Almost two years ago a series of unfortunate health events, relationship troubles and life in general teamed up to take me down. I began to suffer debilitating panic attacks, illogical fears and developed an incapacity to complete even the most straightforward, mundane tasks required by life.
I lived in London at the time, and taking the tube was a literal hell. It was excruciatingly worrisome for me that I would become physically ill and dizzy when descending the platform and waiting for the train. I was fairly confident that it would be the death of me. I’d lived in London for 2.5 years prior, but now for some reason I couldn’t hack something I’d done almost every single day. There was one particular evening commute home through a rammed Highbury and Islington station where I thought for sure I would collapse onto the tracks or between platforms, and be trampled by the hoards of apathetic London commuters.

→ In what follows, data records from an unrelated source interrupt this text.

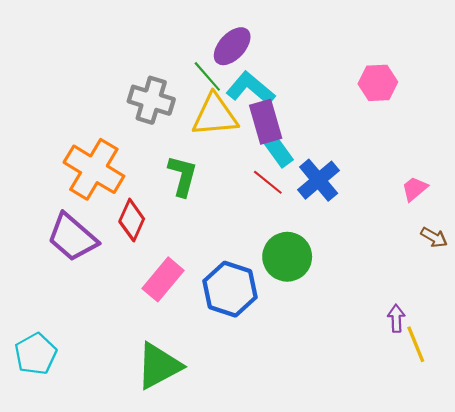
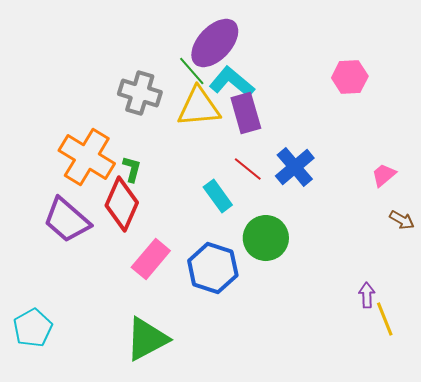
purple ellipse: (232, 46) -> (215, 43), size x1.4
cyan rectangle: (277, 150) -> (218, 196), moved
green L-shape: (182, 176) -> (132, 169), moved, size x0.7
red diamond: (132, 220) -> (122, 204), size x1.4

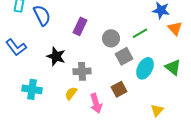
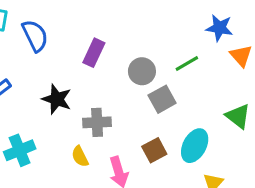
cyan ellipse: (145, 68) -> (195, 146), moved
cyan cross: (32, 89) -> (20, 150), turned -30
yellow semicircle: (71, 93) -> (80, 156), turned -64

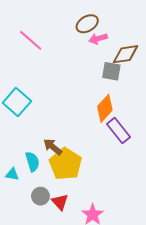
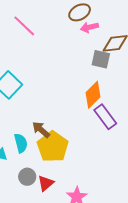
red triangle: (60, 202) -> (46, 183), turned 30

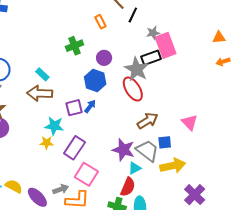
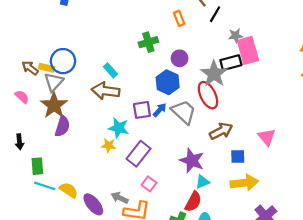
gray trapezoid: (147, 151) -> (184, 112), moved
pink square: (86, 174) -> (149, 184), size x0.6
gray arrow: (61, 189) -> (120, 198), turned -140

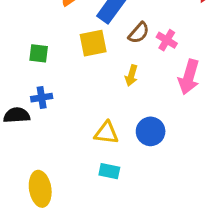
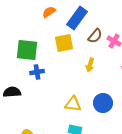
green square: (39, 53) -> (27, 50), size x1.6
blue cross: (42, 98) -> (37, 72), moved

So I switched to the bus. It took me twice as long to get to work, but I didn’t have to descend to (what my mind had turned into) the fiery depths of hell to get there. The bus stop was also a shorter walk to my flat and work, which helped as (surprise) I was also overly anxious about walking for more than a mile.
The bus was usually quite a relaxing experience for me — one of the few I’ve had since March 31st, 2017. Even if it was crowded, so long as I had a seat (preferably by a window) I could zone out and think about nothing for a while. Even if I was going to be a bit late for work (something which became quite common during this time), I didn’t really care.
Working, however, was truly a struggle. I loved the place I worked, the people I worked with and was confident in my abilities to do my job. But with anxiety lurking around every corner, I found getting through each day emotionally unscathed virtually impossible. My biggest fear was that I would have a serious health scare at work—that I’d pass out in a meeting or have a stroke mid-chat at lunch. It got to the point to where I was always looking for the exit, ready for flight and to call the paramedics (which did happen on two occasions). The Uber app was always up on my phone in case the commute home seemed too daunting (which was most evenings).
I also worked in social media, which isn’t exactly the most conducive industry to tranquility and inner peace. However, beyond the tweets and posts, even answering emails or text messages was a huge emotional task that I would often delay for hours or days. Basically, just as my fears became completely irrational, decision making also became impossible.
This rendered me less productive than I would have liked, and led to further anxiety that I wasn’t being taken seriously by my coworkers and superiors. My last three months of employment were spent mostly working from home. It was comforting to have a flexible and understanding boss who was willing to work with me. But it was also less than ideal, as I was removed from the social aspects of work I did enjoy and felt less favored or trusted for more important projects and tasks.
My fixed-term contract at that job and time in London eventually came to an end, but my anxieties continue to this day. I thought that leaving the city would mean leaving behind my worries. I was horribly mistaken. I now reside in a small, quaint college town in the midwestern U.S. as I work towards completing a(nother) master’s degree. And, although there are far less triggers here than in a global metropolis like London, I still fight with anxiety on a daily basis. I still have to overcome frightening sensations and deal with ignorant people.
This proves that anxiety persists regardless of location or external circumstances. None of us can simply run away from our fears, as our anxious mind would have us believe. Avoidance methods, like taking an Uber instead of the tube or working from home, don’t work. They’re just a way of coping instead of healing. Like avoiding the deep end of the pool instead of learning to swim.
The only way to find peace is from within.